Integrated Scanning: A Key to eTMF Efficiency


Applied Clinical Trials

Even though sponsors and CROs are working to create more and more documents as electronic originals, scanned paper still comprises a large portion of any given eTMF.

Even though sponsors and CROs are working to create more and more documents as electronic originals, scanned paper still comprises a large portion of any given eTMF. If you take the number of documents scanned by your organization and multiply it by the cost to scan, index and QC each document, you may be surprised at the cost burden.  Recently, we have heard anecdotal evidence of an eTMF solution at a tier 1 pharma costing upwards of six dollars per document—obviously resulting in a significant cost to that organization. The cost impact is compounded by the negative effects of inefficiency on the overall business process (e.g. documents not available in a timely manner).

A scanning process integrated with eTMF can reduce cost and risk while increasing efficiency and quality.  This post will examine some key lessons learned and best practices related to scanning integrations.

Best Practice: Documents Indexed by Documentation Specialists, not Scan Operators

In the past, many systems were implemented that duplicated the business logic that existed in eTMF (or other EDMS) in scanning workstations.  In other words, the same indexing screens and rules that existed in eTMF were re-implemented as part of the scanning process, with the scanning operator expected to both scan and index the document.
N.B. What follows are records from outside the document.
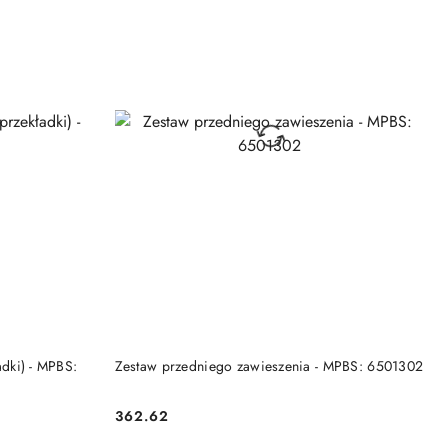
DO KOSZYKA
ładki) - MPBS:
Zestaw przedniego zawieszenia - MPBS: 6501302
362.62
Cena:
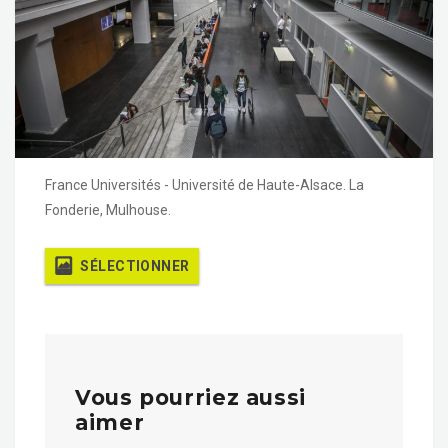
France Universités - Université de Haute-Alsace. La
Fonderie, Mulhouse.
SÉLECTIONNER
Vous pourriez aussi
aimer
There are several problems with this approach:

  • When business rules are duplicated, system implementation, test, and maintenance effort increases

  • Inconsistencies can occur between how rules are implemented

  • Scanning operators are not experts in eTMF documentation and are not usually trained to recognize document types, extract metadata, etc.

Instead, using the eTMF software itself—and the document specialists who are trained to handle eTMF documents—improves quality and decreases effort.

Best Practice: eTMF-Generated Scanning Cover Sheets to Identify Documents

The easiest mechanism for allowing eTMF document specialists to index scanned documents is through the use of scanning cover sheets, also known as transmittals.  These cover sheets display information about the document to be scanned along with a bar code that identifies the unique document in eTMF so that when the scanning system passes in the scanned document, minus the cover sheet, the eTMF can automatically identify the associated placeholder and its metadata.

Document specialists should be able to generate cover sheets for placeholder documents in eTMF.  Since most metadata is already known for placeholder documents, very little additional indexing is required.  Only metadata not known at planning time (such as the document date or expiration date) must be supplied.  The system should allow cover sheets to be generated for a batch of documents, allowing metadata to be entered once for the batch and applied to all documents in the batch.  The eTMF should also allow batch printing of cover.

Best Practice: Let Scanning Systems and Operators Do What They Excel At

The scanning system itself can contribute to the efficiency of the process.  Some key features that should be supported in the scanning system and its integration with eTMF include:

  • Optical Character Recognition (OCR) to support full-text searching

  • Automatic capture of scan-related metadata and release to eTMF along with associated documents (examples include scan center, scanning operator, scan station ID, scan time, OCR confidence, etc.).  This data can then be used to produce metrics and reports analyzing the scanning processes.

  • Automatic release into eTMF.  The process (which involves an eTMF web service) passes the content, scan metadata and identifier from the bar code back to eTMF so that processing of the document can continue in eTMF.  The process should handle failures related to individual documents gracefully so that the entire batch does not fail.

Scanning operators should be given clear direction on the aspects of quality for which they are responsible.  Typically, these include ensuring that all pages are present, checking for skewing, ensuring that pages are correctly oriented, and so forth.

Scanning operators should also be given guidance on whether to use features such as de-skewing and de-speckling.

Best Practice: Clarify and Optimize QC Practices

When documents are released into eTMF from the scanning solution, they may be released into one of two states:

  • Completely indexed and ready for QC.  In this case, the document should be sent to a QC process for a final check that ensures that the correct document was associated with the cover sheet.

  • Partially indexed, or error encountered.  In this case, the document should be sent to an individual or group to complete indexing or address errors.

Once the document enters the QC process, document specialists should be made aware of which quality checks they are responsible for.  For example, they will need to ensure that the document matches the placeholder it was associated with (including study, country and site), but they may also need to check for required wet ink signatures, and may need to do advanced checks for documents such as 1572s.   They should not have to repeat quality checks done during the scanning process.

Best Practice: Monitor Scanning Metrics

The combination of eTMF metadata and scanning metadata should allow eTMF to produce reports that can analyze performance across many dimensions.  Reports should allow analysis of defect rates by scan center, operator, equipment, time frame, document type, and more.  The following is a simple example report comparing scanning accuracy across scan centers:


Scanning is integral to eTMF success.  Your eTMF should provide integration and automation capabilities to optimize efficiency and quality, and reduce risk of incorrect documents being filed in your system.